Había dos nombres que ninguno de los dos habríamos podido pronunciar en aquel lugar frío y oscuro, con sus luces parpadeantes, el olor a cera y tierra. Uno de esos nombres era Rossi.

—¿Ahora mismo? Ranov debe de estar buscándonos —dijo Helen.

Cuando salimos de la iglesia, las sombras de los árboles se estaban alargando y nuestro guía nos estaba buscando con expresión impaciente. El hermano Ivan estaba a su lado, pero reparé en que casi no se hablaban.

—¿Ha hecho una buena siesta? —preguntó Helen cortésmente.

—Ya es hora de volver a Bachkovo. —La voz de Ranov era brusca de nuevo. Me pregunté si se sentía decepcionado por el hecho de que, en apariencia, no habíamos encontrado nada en aquel lugar—. Nos iremos a Sofía por la mañana. Me aguardan algunos asuntos. Confío en que estén satisfechos de su investigación.

—Casi —dije—. Me gustaría ver a Baba Yanka por última vez para agradecerle su ayuda.

—Muy bien.

Ranov parecía irritado, pero nos guió de vuelta al pueblo. El hermano Ivan caminaba en silencio detrás de nosotros. La calle estaba tranquila bajo la luz dorada del anochecer, por todas partes se olía a guisos. Vi a un anciano que iba a la bomba de agua principal y llenaba un cubo. Al final de la callejuela de Baba Yanka vimos un pequeño rebaño de cabras y ovejas. Oímos sus voces plañideras y vimos que se apelotonaban entre las casas, hasta que un muchacho las obligó a doblar una esquina.

Baba Yanka se alegró mucho de vernos. La felicitamos por su maravillosa interpretación y por el baile. El hermano Ivan la bendijo con un gesto silencioso.

—¿Cómo es que no se quema? —preguntó Helen.

—Ah, es gracias al poder de Dios —contestó la mujer—. Más tarde no me acuerdo de cómo pasó. A veces siento los pies calientes después, pero nunca me quemo. Es el día más hermoso del año para mí, aunque no me acuerdo mucho de él. Durante meses estoy tan serena como un lago.

Sacó una botella sin etiquetar de la alacena y nos sirvió vasos de un líquido marrón claro.

Dentro de la botella flotaban largas hierbas. Ranov explicó que eran para darle sabor. El hermano Ivan declinó la invitación, pero Ranov aceptó un vaso. Al cabo de unos cuantos sorbos, empezó a interrogar al hermano Ivan con una voz tan cordial como las ortigas. No tardaron en enzarzarse en una discusión que no entendí, aunque capté con frecuencia la palabra politicheski.

Después de estar sentados un rato, interrumpí la conversación un momento para pedir a Ranov que preguntara a Baba Yanka si podía utilizar su cuarto de baño. El hombre emitió una risita desagradable. Había recuperado su antiguo humor, pensé.

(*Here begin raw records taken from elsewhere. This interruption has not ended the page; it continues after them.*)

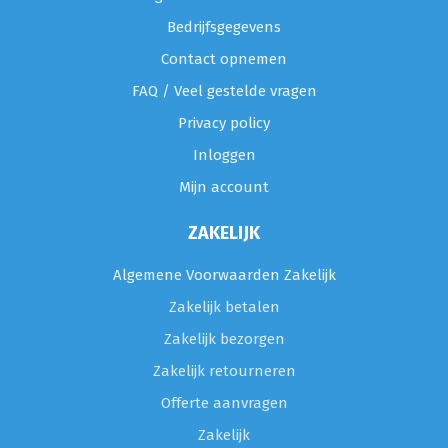
Bedrijfsgegevens
Contact opnemen
FAQ / Veel gestelde vragen
Privacy policy
Inloggen
Mijn account
ZAKELIJK
Algemene Voorwaarden Zakelijk
Zakelijk betalen
Zakelijk bezorgen
Zakelijk retourneren
Offerte aanvragen
Zakelijk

—Temo que no es muy cómodo —dijo.

Baba Yanka también rió, y señaló la puerta de atrás. Helen dijo que me acompañaría y esperaría su turno. El retrete del patio posterior de Baba Yanka estaba aún más destartalado que la casa, pero era lo bastante ancho para ocultar nuestra huida entre los árboles y colmenas, hasta salir por la cancela posterior. No se veía a nadie, pero al llegar a la carretera nos internamos entre los arbustos y ascendimos por la colina. Por suerte, no había nadie en los alrededores de la iglesia, envuelta ya en profundas sombras. El anillo de fuego refulgía bajo los árboles.